Interactive Virtual Tours are a thing of the future. We, here at PanoRender, believe they will unleash their potential upon the world sooner rather than later.
There are all types of big players working on various projects using this kind of technology.
The newest development we’ve seen, Valentino is using it to create a more immersive shopping experience as well.
How do they do this?
Well, they use a philosophy similar to ours. They’ve created an interactive virtual environment where they placed various informational content and products.
They built a virtual home you can navigate through, much like some we discussed in a previous post, as you would in any of the other virtual tours. It’s pretty neat actually. The house is, of course, a dream house. Everyone would just love to live there.
You can freely navigate through each room (and inside each room) and explore the various hotspots they have.
You can even choose the room by clicking a button, or just directly navigate to in on your own as shown below.
And they have quite a few.
There is a lot of clickable content in the form of photos, songs, video, and they even let you listen to a pre-made voicemail and buy products directly from that interface. All wrapped up in some nice lounge music.
What exactly can you find there?
Valentino added tons of clickable content is in all forms. And they have a tutorial in the form of subtitles, which are very smooth.
You can click any photo they display and have a better preview of it.
What I find very interesting though is their library idea. Somewhere in the living room of their virtual tour, there is a library on a wall that has a few specific zones that when clicked, will show you a video of their physical location, a slideshow with street quotes photos that represent their values, and another slideshow with photos from their showroom.
They have even a small voice box that lets you preview a prerecorded voice mail (for a reason, in Spanish) and even a Speaker that, when clicked, will prompt you with a Spotify playlist you can listen to right then and there.
What I consider to be the core of the experience is the Walk-in closet. Which is just that. A walk-in closet with, well, clothes. I am not passionate about fashion, so I don’t know if those items are from the same collection, but I can tell they are matching each other. There are handbags, blouses, t-shirts, pants, shorts, shoes, and even jewelry.

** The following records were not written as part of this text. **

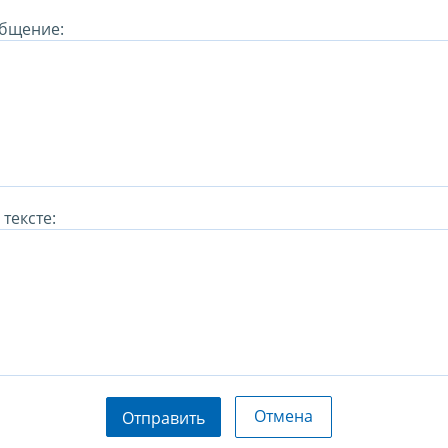
бщение:
тексте:
Отмена
Отправить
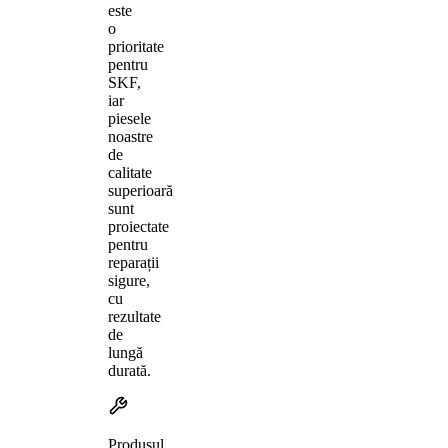
este
o
prioritate
pentru
SKF,
iar
piesele
noastre
de
calitate
superioară
sunt
proiectate
pentru
reparații
sigure,
cu
rezultate
de
lungă
durată.
Produsul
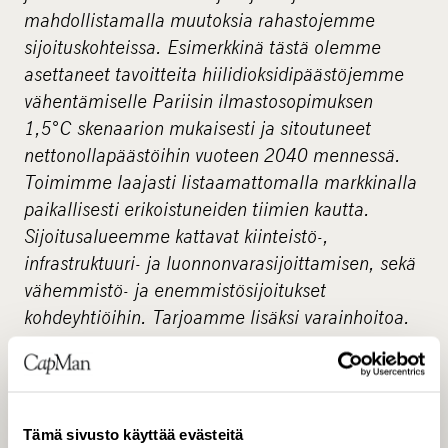
mahdollistamalla muutoksia rahastojemme
sijoituskohteissa. Esimerkkinä tästä olemme
asettaneet tavoitteita hiilidioksidipäästöjemme
vähentämiselle Pariisin ilmastosopimuksen
1,5°C skenaarion mukaisesti ja sitoutuneet
nettonollapäästöihin vuoteen 2040 mennessä.
Toimimme laajasti listaamattomalla markkinalla
paikallisesti erikoistuneiden tiimien kautta.
Sijoitusalueemme kattavat kiinteistö-,
infrastruktuuri- ja luonnonvarasijoittamisen, sekä
vähemmistö- ja enemmistösijoitukset
kohdeyhtiöihin. Tarjoamme lisäksi varainhoitoa.
CapManin palveluksessa on noin 200
ammattilaista Helsingissä, Jyväskylässä,
Tukholmassa, Kööpenhaminassa, Oslossa,
Lontoossa ja Luxemburgissa. Osakkeemme on
Tämä sivusto käyttää evästeitä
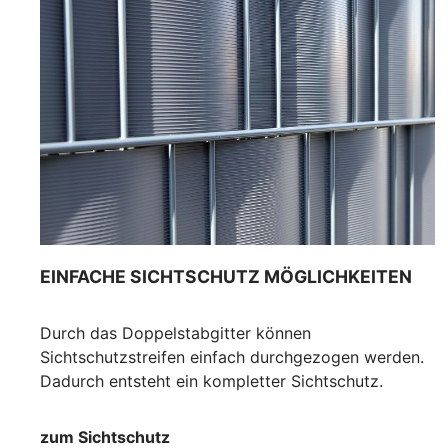
EINFACHE SICHTSCHUTZ MÖGLICHKEITEN
Durch das Doppelstabgitter können
Sichtschutzstreifen einfach durchgezogen werden.
Dadurch entsteht ein kompletter Sichtschutz.
zum Sichtschutz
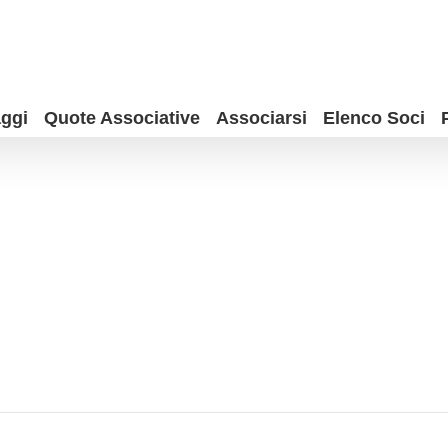
ggi
Quote Associative
Associarsi
Elenco Soci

What I find to be a fine touch (and frankly, an intelligent and sophisticated one) is that they show you each product when clicked, but when you click on the jewelry drawer, they show you the entire collection.
It’s just like when you look into your wardrobe. You can see individual shirts, but when you open your (or your significant other’s) jewelry drawer, you just see everything in your face and you have to handpick each one, or your preferred one(s).
This is a huge step in customer interaction as well as for virtual tours as well. You can even buy the items there! You just click on an item and you are shown a pop-up with the product page. From there, you just add to cart and your cart will be shown on the right of the page, click buy and they will redirect you to the checkout page.
They have a “secret room” which is closed at the moment. I believe they will unravel it during an event or something.
What do I dislike about it?
To be honest…there are not many things I dislike about that. Only a couple.
Firstly, I don’t understand the library. I mean, I don’t get what do I have to click to be shown what I want exactly. I just click randomly until I am shown my preference. My guess is though, they show the photos if you click on the right side and the videos when you click on the left.
And (maybe) they could have added more content there. But it’s enough anyway.
Secondly….Nah, I think that’s just about it. It’s one of the best virtual tours I interacted with actually.
Can PanoRender do this?
Well, of course. We never got the chance to work with such a big client, neither to work with someone in the Fashion industry.
We would be thrilled to work with a client in this industry on a project similar to this. It will truly show what we are capable of.
We have a few projects that take features shown by Valentino in all of our examples (Car configurator, Exhibitions, Architectural Renderings, Ecommerce). They are just not centralized in a single, universal project.
If you are or know anybody that would like to make this addition to their business, we can make it happen!
To conclude, I am very excited about this initiative! I am glad to see big players come to join the interaction revolution. We advocate for a better way of interacting with digital environments, and we prove it through our projects.
The fashion industry is one that may be the biggest gainer of all if it comes to the mass-adoption of interactive virtual tours technology. We just can’t wait to see it happen!